▶ _EXERCISE MATERIALS_
━━━━━━━━━━━━━━━━

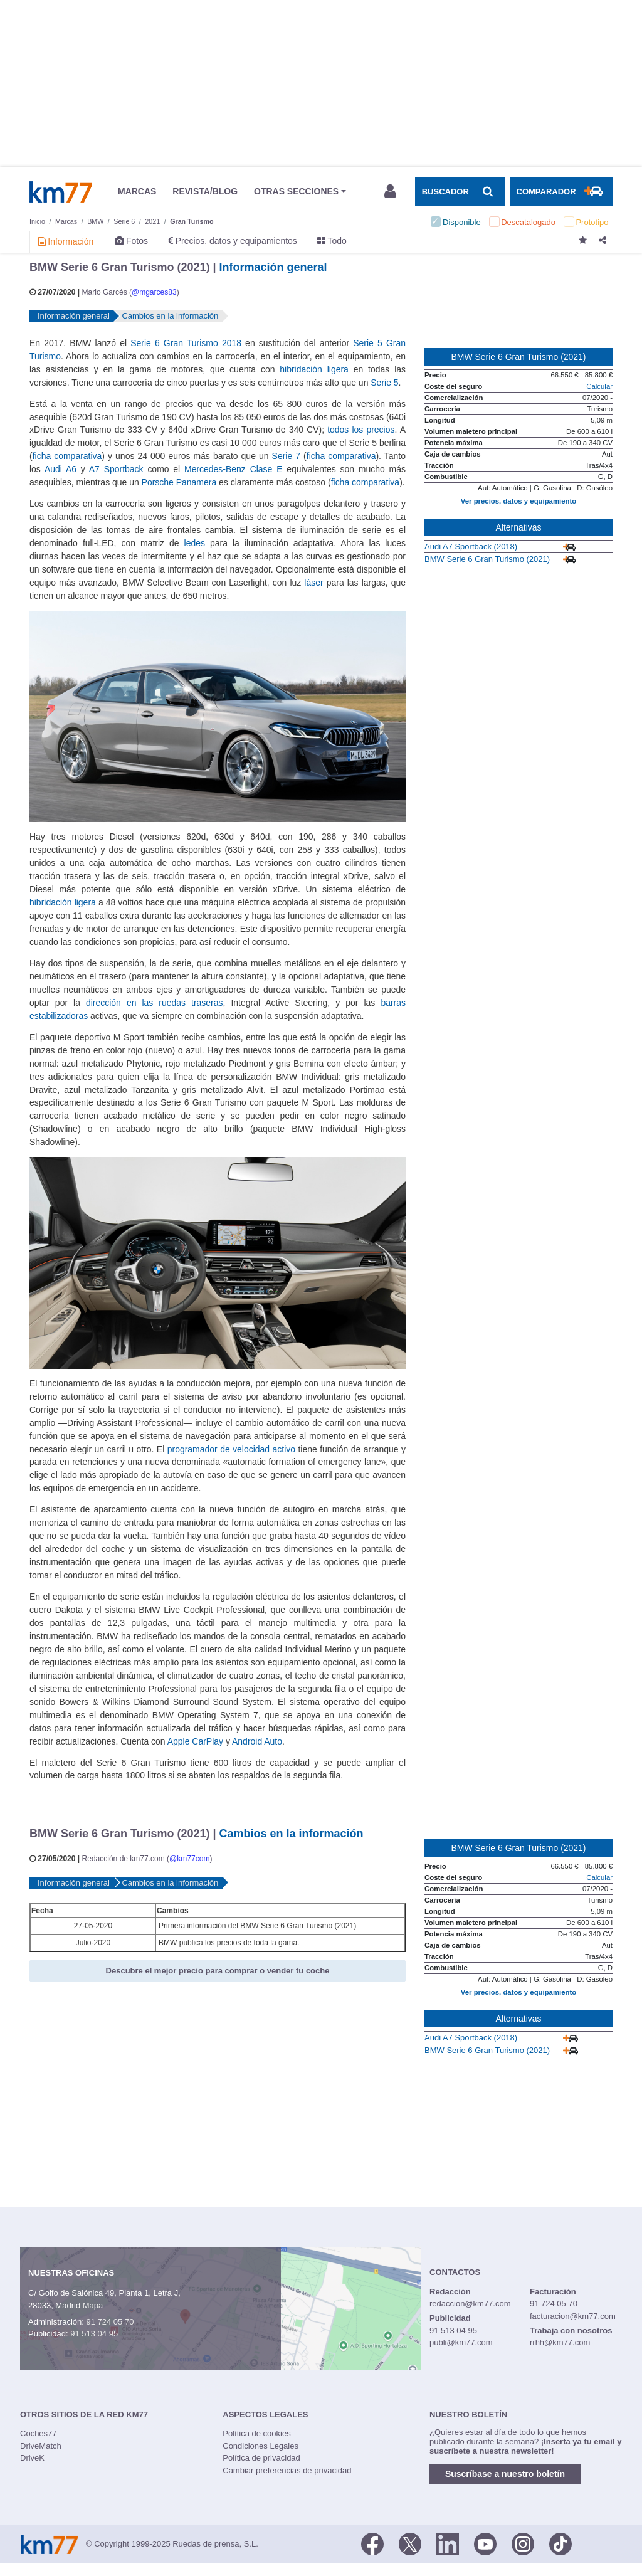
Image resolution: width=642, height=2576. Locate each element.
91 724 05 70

━━━━━━━━━━━━━━━━

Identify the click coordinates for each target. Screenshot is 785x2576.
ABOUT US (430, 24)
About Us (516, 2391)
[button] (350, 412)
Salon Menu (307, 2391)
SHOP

━━━━━━━━━━━━━━━━

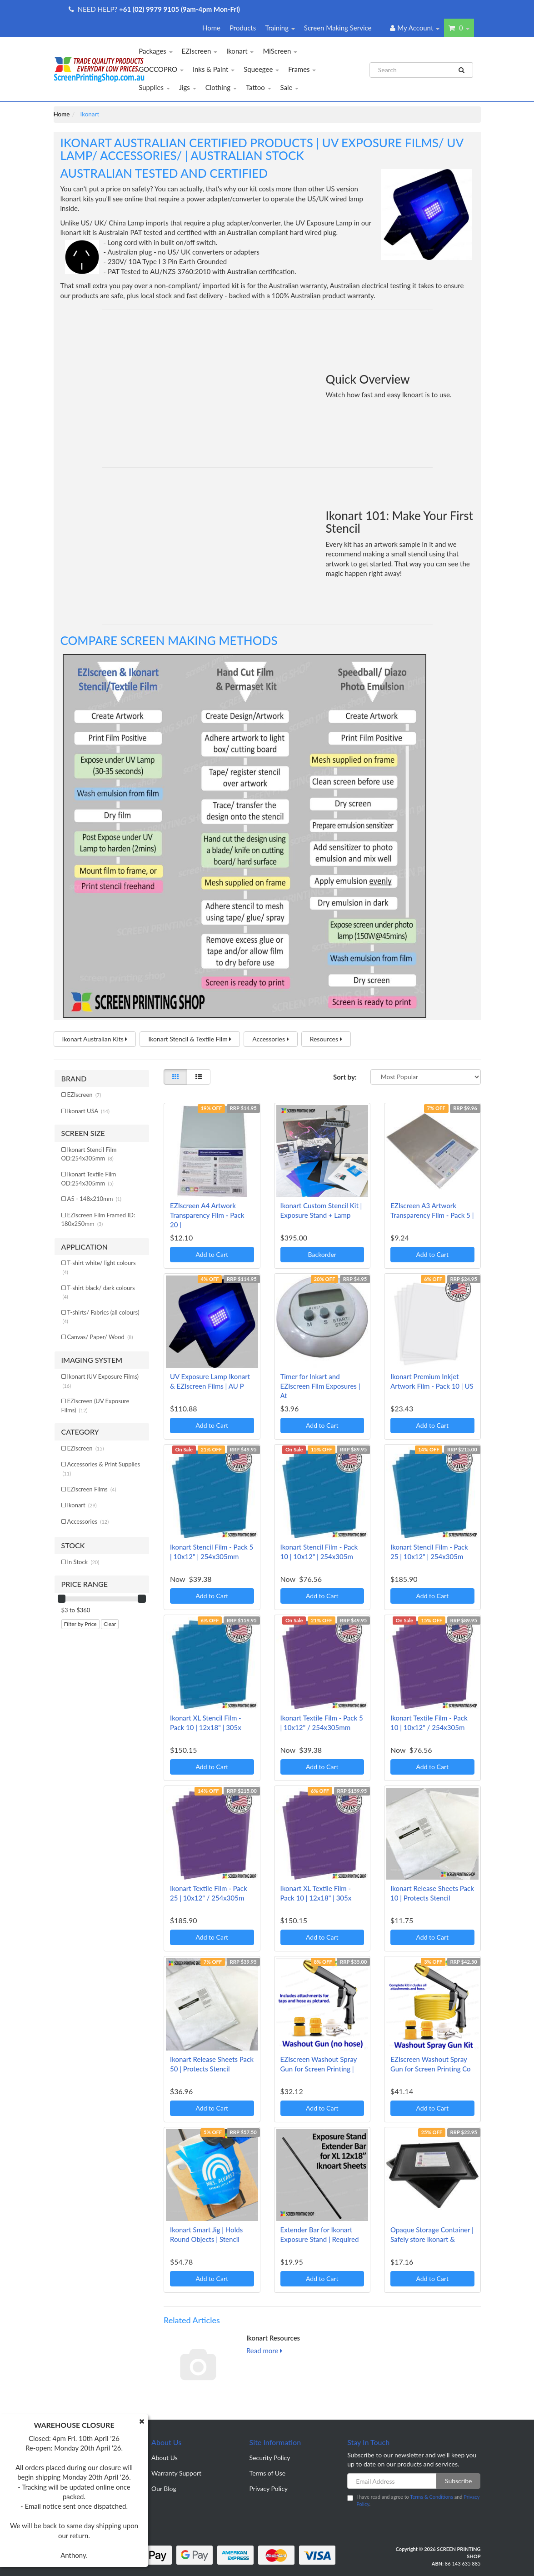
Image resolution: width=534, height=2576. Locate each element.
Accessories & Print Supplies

━━━━━━━━━━━━━━━━

Could you restate word for word the lines above, from the one that contains "Image resolution: width=642, height=2576." through the one that contains "91 724 05 70", and no others?

▶ _EXERCISE OUTPUT_
Image resolution: width=642, height=2576. Locate each element.
91 724 05 70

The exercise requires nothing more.